___ AVAILABLE RECORDS

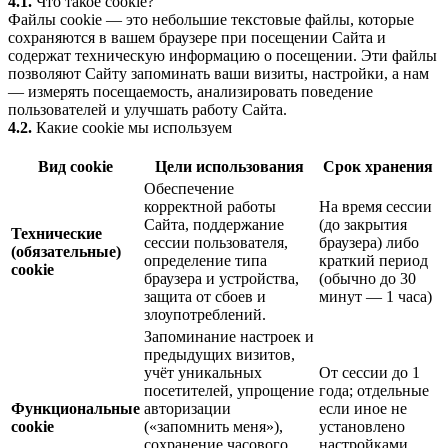
4.1.
Что такое cookie?
Файлы cookie — это небольшие текстовые файлы, которые
сохраняются в вашем браузере при посещении Сайта и
содержат техническую информацию о посещении. Эти файлы
позволяют Сайту запоминать ваши визиты, настройки, а нам
— измерять посещаемость, анализировать поведение
пользователей и улучшать работу Сайта.
4.2.
Какие cookie мы используем
Вид cookie
Цели использования
Срок хранения
Обеспечение
корректной работы
На время сессии
Сайта, поддержание
(до закрытия
Технические
сессии пользователя,
браузера) либо
(обязательные)
определение типа
краткий период
cookie
браузера и устройства,
(обычно до 30
защита от сбоев и
минут — 1 часа)
злоупотреблений.
Запоминание настроек и
предыдущих визитов,
учёт уникальных
От сессии до 1
посетителей, упрощение
года; отдельные
Функциональные
авторизации
если иное не
cookie
(«запомнить меня»),
установлено
сохранение часового
настройками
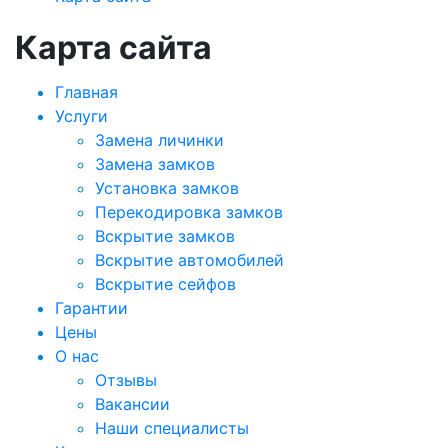
Карта сайта
Главная
Услуги
Замена личинки
Замена замков
Установка замков
Перекодировка замков
Вскрытие замков
Вскрытие автомобилей
Вскрытие сейфов
Гарантии
Цены
О нас
Отзывы
Вакансии
Наши специалисты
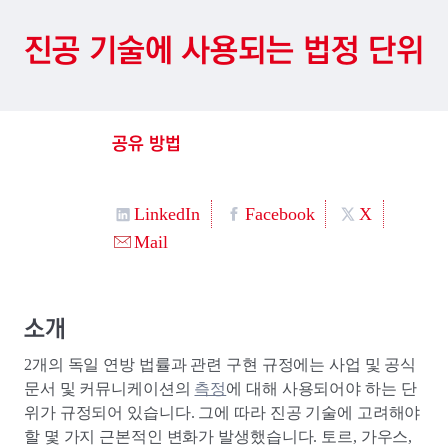
진공 기술에 사용되는 법정 단위
공유 방법
LinkedIn
Facebook
X
Mail
소개
2개의 독일 연방 법률과 관련 구현 규정에는 사업 및 공식
문서 및 커뮤니케이션의
측정
에 대해 사용되어야 하는 단
위가 규정되어 있습니다. 그에 따라 진공 기술에 고려해야
할 몇 가지 근본적인 변화가 발생했습니다. 토르, 가우스,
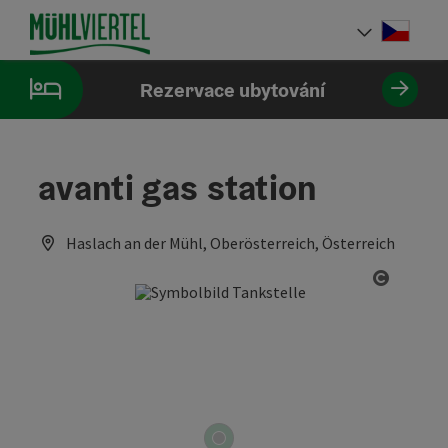
Accesskey
Accesskey
Accesskey
Obsah
Navigace
Začátek stránky
[0]
[1]
[2]
Cesky
Volba 
Rezervace ubytování
avanti gas station
Haslach an der Mühl, Oberösterreich, Österreich
otevřít 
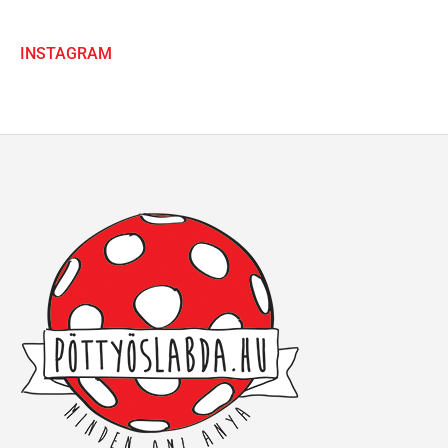
INSTAGRAM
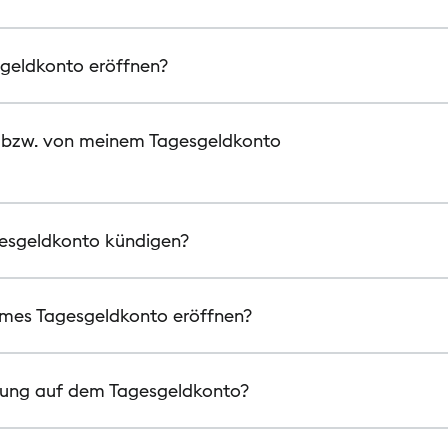
sgeldkonto eröffnen?
f bzw. von meinem Tagesgeldkonto
gesgeldkonto kündigen?
ames Tagesgeldkonto eröffnen?
nsung auf dem Tagesgeldkonto?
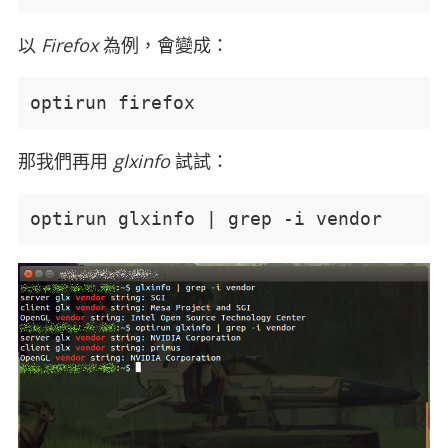
以
Firefox
為例，會變成：
optirun firefox
那我們再用
glxinfo
試試：
optirun glxinfo | grep -i vendor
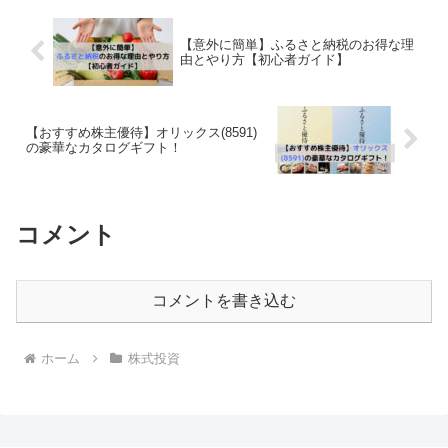
【意外に簡単】ふるさと納税のお得な理
由とやり方【初心者ガイド】
【おすすめ株主優待】オリックス(8591)
の豪華なカタログギフト！
コメント
コメントを書き込む
ホーム
株式投資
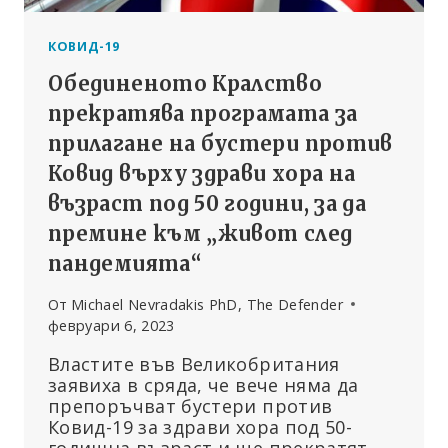
КОВИД-19
Обединеното Кралство
прекратява програмата за
прилагане на бустери против
Ковид върху здрави хора на
възраст под 50 години, за да
премине към „живот след
пандемията“
От
Michael Nevradakis PhD, The Defender
февруари 6, 2023
Властите във Великобритания
заявиха в сряда, че вече няма да
препоръчват бустери против
Ковид-19 за здрави хора под 50-
годишна възраст и ще прекратят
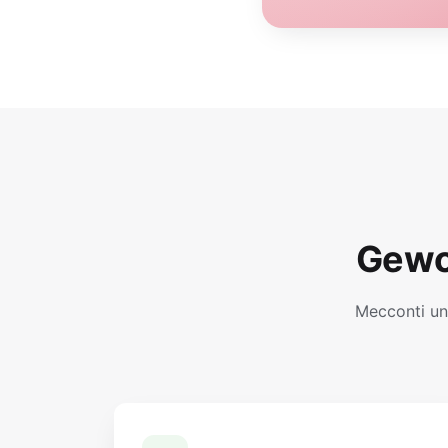
Gewo
Mecconti un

______

WHAT YOU SHOULD DO: Find the line containing "Вскрытие замков" in the records above, then copy it and every line after it exactly, through the last one, without any pictures.

RESULT BELOW:
Вскрытие замков
Вскрытие автомобилей
Вскрытие сейфов
Гарантии
Цены
О нас
Отзывы
Вакансии
Наши специалисты
진공 기술에 사용되는 법정 단위
공유 방법
LinkedIn
Facebook
X
Mail
소개
2개의 독일 연방 법률과 관련 구현 규정에는 사업 및 공식
문서 및 커뮤니케이션의
측정
에 대해 사용되어야 하는 단
위가 규정되어 있습니다. 그에 따라 진공 기술에 고려해야
할 몇 가지 근본적인 변화가 발생했습니다. 토르, 가우스,
Accesskey
Accesskey
Accesskey
Obsah
Navigace
Začátek stránky
[0]
[1]
[2]
Cesky
Volba 
Rezervace ubytování
avanti gas station
Haslach an der Mühl, Oberösterreich, Österreich
otevřít 
INSTAGRAM
sgeldkonto eröffnen?
f bzw. von meinem Tagesgeldkonto
gesgeldkonto kündigen?
ames Tagesgeldkonto eröffnen?
nsung auf dem Tagesgeldkonto?
以
Firefox
為例，會變成：
optirun firefox
那我們再用
glxinfo
試試：
optirun glxinfo | grep -i vendor
【意外に簡単】ふるさと納税のお得な理
由とやり方【初心者ガイド】
【おすすめ株主優待】オリックス(8591)
の豪華なカタログギフト！
コメント
コメントを書き込む
ホーム
株式投資
КОВИД-19
Обединеното Кралство
прекратява програмата за
прилагане на бустери против
Ковид върху здрави хора на
възраст под 50 години, за да
премине към „живот след
пандемията“
От
Michael Nevradakis PhD, The Defender
февруари 6, 2023
Властите във Великобритания
заявиха в сряда, че вече няма да
препоръчват бустери против
Ковид-19 за здрави хора под 50-
годишна възраст и ще прекратят
Gewo
Mecconti un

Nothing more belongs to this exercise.